Understanding AEP Identities
08 May 2022 » Platform
Now that you understand what the Experience Data Model (XDM) is, let’s move to another critical element of the AEP puzzle: identities. In theory, they look simple but, under the hood, they can become complex and difficult to manage.
In one of my first posts on AEP, Introduction to the Adobe Experience Platform - Part 2, I briefly touched on the concept of identities and the identity service. You may remember the following diagram:
Today I am going to do a deep dive into this concept.
Primary vs additional identifiers
One way of classifying the identifiers in a schema is by the following division:
- Primary. This is a mandatory field in an AEP schema. This means that all entries in a dataset that use this schema must have a value for this field. You can choose (almost) whatever field you want in the schema, as long as it is unique. Think of it as the primary key in an RDBMS. As such, there can only be one primary identity per schema. You configure it by checking the “Identity” and the “Primary identity” checkboxes for the field.
- Additional. Once you have a primary identifier, you can choose as many additional identities as you want. Entries in a dataset may or may not have a value for additional identities. You configure them by only selecting “Identity”.
Let’s use an example to make it easier to understand. When ingesting data in AEP from a CRM, we expect all entries from the CRM to have a CRM ID (the primary identifier). We also expect to have an email address, but it may not be present in all cases (additional identity).
Namespaces
In the previous screenshot, you will have noticed that there is an extra mandatory configuration parameter for identity fields: the namespace. The documentation (I suggest you review this page, as it has clear diagrams) defines a namespace as:
[…] namespaces are a component of Identity Service that serve as indicators of the context to which an identity relates.

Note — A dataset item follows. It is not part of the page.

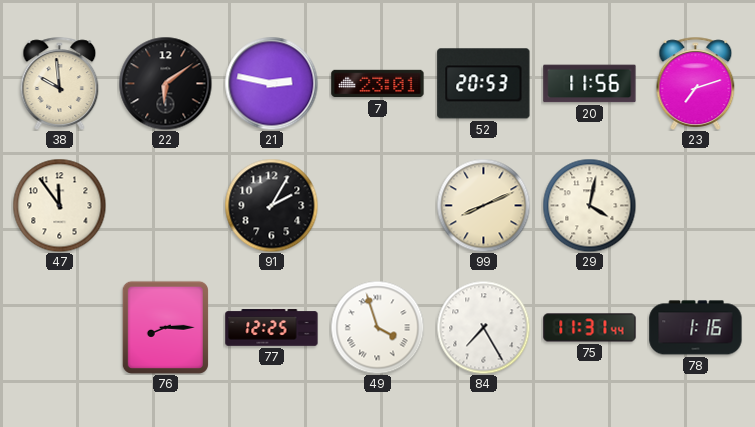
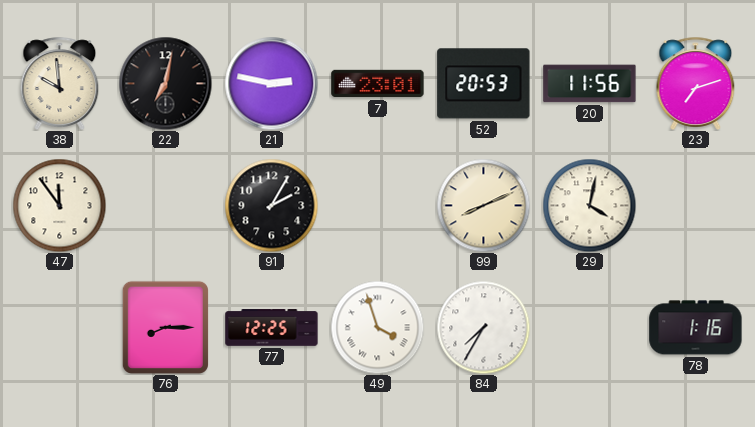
22: 6:09 -> 7:02
84: 7:25 -> 7:35
75: 11:31 -> none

Another way of understanding it is as a pool of identity values. As we will see a bit below, AEP looks for matches within a namespace to link profile fragments in a single unified profile. Another objective of the namespace is to keep different identity types separated. For example, 12345 may be a CRM ID and an ECID and we want AEP not to merge profiles due to this random coincidence. As we will see a bit below, AEP looks for matches within a namespace to link profile fragments in a single unified profile.
There are many out-of-the-box namespaces and you should use them in the first place. Only if there is nothing that matches your identity type, you should create a new namespace. Typical examples are email, ECID, phone…
Identity graph
Identities are very important for a reason: to build an identity graph. An identity graph is a constellation of IDs that belong to the same customer. This capability is central to any CDP and I would argue that it is the single most important capability. The rest of the capabilities that any CDP offers stem from this one. You could think of AEP as an engine that is fixated on finding matches in identity namespaces.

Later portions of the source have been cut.